PROBLEM: Please copy every line below that contains the string "will".

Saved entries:
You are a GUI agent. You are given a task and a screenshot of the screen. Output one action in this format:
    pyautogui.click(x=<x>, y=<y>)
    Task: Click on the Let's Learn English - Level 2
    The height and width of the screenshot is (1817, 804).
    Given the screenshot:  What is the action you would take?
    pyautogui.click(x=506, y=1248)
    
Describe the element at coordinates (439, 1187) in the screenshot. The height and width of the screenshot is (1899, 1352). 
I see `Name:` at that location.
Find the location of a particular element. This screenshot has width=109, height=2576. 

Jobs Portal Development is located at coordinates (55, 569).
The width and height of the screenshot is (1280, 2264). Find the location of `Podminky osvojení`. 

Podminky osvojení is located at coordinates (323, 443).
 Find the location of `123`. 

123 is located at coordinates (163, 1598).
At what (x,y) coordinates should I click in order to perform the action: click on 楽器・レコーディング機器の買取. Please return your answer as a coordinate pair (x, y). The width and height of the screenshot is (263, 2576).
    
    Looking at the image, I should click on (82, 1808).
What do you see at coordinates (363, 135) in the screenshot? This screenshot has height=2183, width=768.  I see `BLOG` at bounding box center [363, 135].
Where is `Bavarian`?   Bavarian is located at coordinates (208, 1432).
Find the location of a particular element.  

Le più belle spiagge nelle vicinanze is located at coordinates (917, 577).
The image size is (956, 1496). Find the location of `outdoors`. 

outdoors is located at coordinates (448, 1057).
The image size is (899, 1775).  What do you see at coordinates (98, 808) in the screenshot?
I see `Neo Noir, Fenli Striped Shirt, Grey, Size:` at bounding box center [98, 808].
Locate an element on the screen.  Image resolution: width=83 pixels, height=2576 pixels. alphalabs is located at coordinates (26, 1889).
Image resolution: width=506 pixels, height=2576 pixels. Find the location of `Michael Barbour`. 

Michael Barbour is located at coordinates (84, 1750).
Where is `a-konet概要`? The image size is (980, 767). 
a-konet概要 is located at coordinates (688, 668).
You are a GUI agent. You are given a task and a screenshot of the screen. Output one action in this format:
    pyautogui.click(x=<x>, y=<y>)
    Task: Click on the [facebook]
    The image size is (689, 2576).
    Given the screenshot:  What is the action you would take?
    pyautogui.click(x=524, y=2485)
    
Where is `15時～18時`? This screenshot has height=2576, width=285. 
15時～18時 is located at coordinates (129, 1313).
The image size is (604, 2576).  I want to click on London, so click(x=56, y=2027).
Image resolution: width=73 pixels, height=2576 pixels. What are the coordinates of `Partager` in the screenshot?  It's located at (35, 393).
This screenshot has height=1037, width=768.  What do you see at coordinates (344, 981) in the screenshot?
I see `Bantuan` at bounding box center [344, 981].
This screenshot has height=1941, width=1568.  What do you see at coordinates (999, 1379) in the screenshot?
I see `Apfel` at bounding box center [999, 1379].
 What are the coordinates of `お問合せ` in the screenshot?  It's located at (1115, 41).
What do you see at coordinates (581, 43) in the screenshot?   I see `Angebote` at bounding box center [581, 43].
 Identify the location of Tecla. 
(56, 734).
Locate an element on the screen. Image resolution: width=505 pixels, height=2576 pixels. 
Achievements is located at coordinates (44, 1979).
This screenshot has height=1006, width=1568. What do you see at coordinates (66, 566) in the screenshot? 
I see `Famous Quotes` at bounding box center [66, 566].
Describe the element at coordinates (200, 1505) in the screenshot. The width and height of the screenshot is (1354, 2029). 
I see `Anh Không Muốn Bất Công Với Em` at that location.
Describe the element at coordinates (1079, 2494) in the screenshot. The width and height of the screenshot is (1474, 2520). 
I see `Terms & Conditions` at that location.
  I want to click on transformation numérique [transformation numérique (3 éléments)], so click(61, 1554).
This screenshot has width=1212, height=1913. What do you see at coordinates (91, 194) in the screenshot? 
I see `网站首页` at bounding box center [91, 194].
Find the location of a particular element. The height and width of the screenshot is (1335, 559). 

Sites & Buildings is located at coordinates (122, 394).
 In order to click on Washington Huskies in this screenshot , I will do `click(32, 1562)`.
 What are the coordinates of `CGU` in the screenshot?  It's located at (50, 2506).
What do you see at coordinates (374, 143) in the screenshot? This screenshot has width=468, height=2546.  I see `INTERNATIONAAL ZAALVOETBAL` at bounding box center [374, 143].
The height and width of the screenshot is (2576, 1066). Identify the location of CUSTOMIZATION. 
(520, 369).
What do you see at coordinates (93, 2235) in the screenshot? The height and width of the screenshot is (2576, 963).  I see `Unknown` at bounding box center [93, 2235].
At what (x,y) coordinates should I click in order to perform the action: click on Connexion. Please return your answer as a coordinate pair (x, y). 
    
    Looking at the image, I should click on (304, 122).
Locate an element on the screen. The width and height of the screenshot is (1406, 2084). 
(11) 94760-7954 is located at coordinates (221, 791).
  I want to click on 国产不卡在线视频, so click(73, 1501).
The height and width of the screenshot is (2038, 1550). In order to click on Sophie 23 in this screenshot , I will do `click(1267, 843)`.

RESULT OF THIS EXERCISE:
 In order to click on Washington Huskies in this screenshot , I will do `click(32, 1562)`.
The height and width of the screenshot is (2038, 1550). In order to click on Sophie 23 in this screenshot , I will do `click(1267, 843)`.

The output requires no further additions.